ASA 129th Meeting - Washington, DC - 1995 May 30 .. Jun 06

2pPP26. Shrinking illusion of speech duration caused by noise/gap replacement.

Minoru Tsuzaki

Hiroaki Kato

ATR Human Information Processing Res. Labs., 2-2 Hikaridai, Seika-cho, Soraku-gun, Kyoto, 619-02 Japan

To investigate the process of perceptual resynthesis of an ``auditory object,'' the apparent duration of a noise-replaced speech signal was measured. Subjects adjusted the duration of synthesized speech to subjectively match that of the target speech. When a portion of the target speech was replaced by a noise burst, the duration was perceived to be shorter than when no replacement was made. Besides this effect, the apparent duration of speech segments was found to be affected by their deviation from the internal template.

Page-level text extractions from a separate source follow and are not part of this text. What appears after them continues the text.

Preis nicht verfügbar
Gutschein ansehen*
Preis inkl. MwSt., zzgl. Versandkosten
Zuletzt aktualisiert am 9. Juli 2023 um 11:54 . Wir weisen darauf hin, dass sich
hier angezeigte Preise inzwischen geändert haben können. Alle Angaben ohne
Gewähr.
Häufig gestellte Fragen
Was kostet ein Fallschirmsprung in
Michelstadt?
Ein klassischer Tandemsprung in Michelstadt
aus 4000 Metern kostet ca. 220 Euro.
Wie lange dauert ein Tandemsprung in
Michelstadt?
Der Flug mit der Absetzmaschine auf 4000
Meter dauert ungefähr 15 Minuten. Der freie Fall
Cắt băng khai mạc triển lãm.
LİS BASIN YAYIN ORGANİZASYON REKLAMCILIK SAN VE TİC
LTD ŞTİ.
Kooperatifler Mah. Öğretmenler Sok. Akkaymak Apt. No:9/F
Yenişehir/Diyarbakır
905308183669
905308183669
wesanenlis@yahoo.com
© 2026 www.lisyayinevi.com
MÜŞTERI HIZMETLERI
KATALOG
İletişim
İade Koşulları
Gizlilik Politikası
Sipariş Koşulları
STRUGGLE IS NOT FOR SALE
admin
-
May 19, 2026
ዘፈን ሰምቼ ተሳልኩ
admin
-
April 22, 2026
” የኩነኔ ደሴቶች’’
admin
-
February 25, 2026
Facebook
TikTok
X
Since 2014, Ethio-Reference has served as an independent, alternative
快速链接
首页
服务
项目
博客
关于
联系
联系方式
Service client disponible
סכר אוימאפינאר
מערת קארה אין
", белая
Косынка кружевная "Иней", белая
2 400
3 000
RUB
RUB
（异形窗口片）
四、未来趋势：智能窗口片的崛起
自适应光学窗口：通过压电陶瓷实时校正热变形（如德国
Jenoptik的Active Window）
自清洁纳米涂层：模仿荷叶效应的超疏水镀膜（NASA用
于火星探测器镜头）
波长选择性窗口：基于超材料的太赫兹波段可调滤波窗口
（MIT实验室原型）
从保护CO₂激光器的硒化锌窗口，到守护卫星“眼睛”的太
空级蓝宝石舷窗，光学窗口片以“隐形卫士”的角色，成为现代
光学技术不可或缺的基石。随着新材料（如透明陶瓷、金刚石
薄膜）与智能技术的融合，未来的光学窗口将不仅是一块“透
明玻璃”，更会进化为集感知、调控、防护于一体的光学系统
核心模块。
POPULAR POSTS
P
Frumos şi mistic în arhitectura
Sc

The greater the physical duration of the target deviated from the ``naturally'' spoken token, the greater the degree of underestimation became. Interestingly, these two effects were independent of each other. This independence was replicated in the second experiment which tested wider range of durational deviations. Again, the apparent duration of noise-replaced speech was shorter than when no replacement was made. The apparent duration of gap-replaced speech was also measured in this experiment. The degree of underestimation was far greater for the latter case. These findings suggest that a shrinkage of duration occurs in the process of resynthesizing an ``auditory object'' where the process is assumed to be at a different stage than that utilizing speech-specific schema.